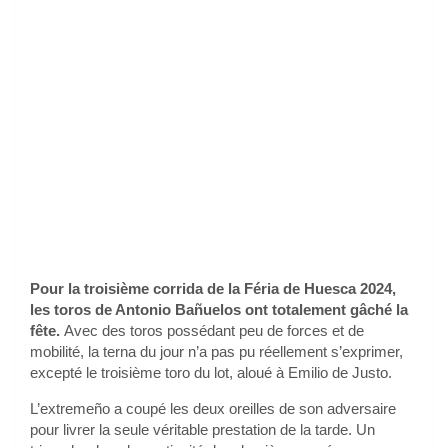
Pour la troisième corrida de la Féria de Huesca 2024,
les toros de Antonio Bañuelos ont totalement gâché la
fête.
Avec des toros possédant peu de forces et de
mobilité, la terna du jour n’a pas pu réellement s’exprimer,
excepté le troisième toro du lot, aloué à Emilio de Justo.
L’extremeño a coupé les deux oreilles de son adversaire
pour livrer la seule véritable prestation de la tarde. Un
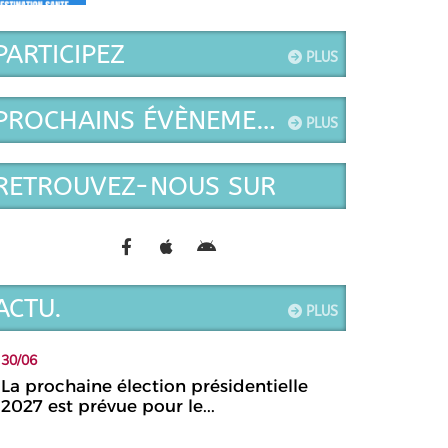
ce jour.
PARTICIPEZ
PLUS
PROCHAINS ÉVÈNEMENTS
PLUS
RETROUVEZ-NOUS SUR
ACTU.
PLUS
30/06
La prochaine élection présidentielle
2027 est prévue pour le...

○ ○ ○ ○

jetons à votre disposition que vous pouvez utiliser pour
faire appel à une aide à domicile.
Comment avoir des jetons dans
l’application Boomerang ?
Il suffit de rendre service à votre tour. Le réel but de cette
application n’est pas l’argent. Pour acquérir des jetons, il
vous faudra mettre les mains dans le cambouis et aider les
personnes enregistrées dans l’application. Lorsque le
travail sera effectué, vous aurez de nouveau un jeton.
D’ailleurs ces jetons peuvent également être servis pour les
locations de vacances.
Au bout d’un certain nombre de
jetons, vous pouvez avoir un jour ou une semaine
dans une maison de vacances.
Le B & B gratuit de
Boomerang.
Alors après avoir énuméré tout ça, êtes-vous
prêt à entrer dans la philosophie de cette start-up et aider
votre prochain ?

○ ○ ○ ○

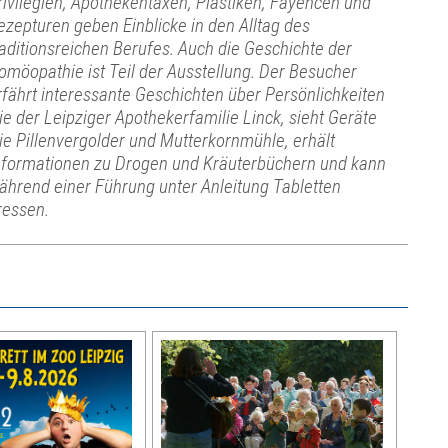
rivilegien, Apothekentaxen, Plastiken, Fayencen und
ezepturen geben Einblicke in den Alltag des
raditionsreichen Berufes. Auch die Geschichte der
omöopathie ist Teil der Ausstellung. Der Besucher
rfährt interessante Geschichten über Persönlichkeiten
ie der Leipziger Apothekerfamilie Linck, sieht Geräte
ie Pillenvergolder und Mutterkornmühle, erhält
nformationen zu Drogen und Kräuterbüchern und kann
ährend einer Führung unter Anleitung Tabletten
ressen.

○ ○ ○ ○

→ **What is required**: Every line from the line containing "dans une maison de vacances." through the line containing "votre prochain ?" in the records above must be retyped exactly. Leave out the rest.

→ **Task answer**:
dans une maison de vacances.
Le B & B gratuit de
Boomerang.
Alors après avoir énuméré tout ça, êtes-vous
prêt à entrer dans la philosophie de cette start-up et aider
votre prochain ?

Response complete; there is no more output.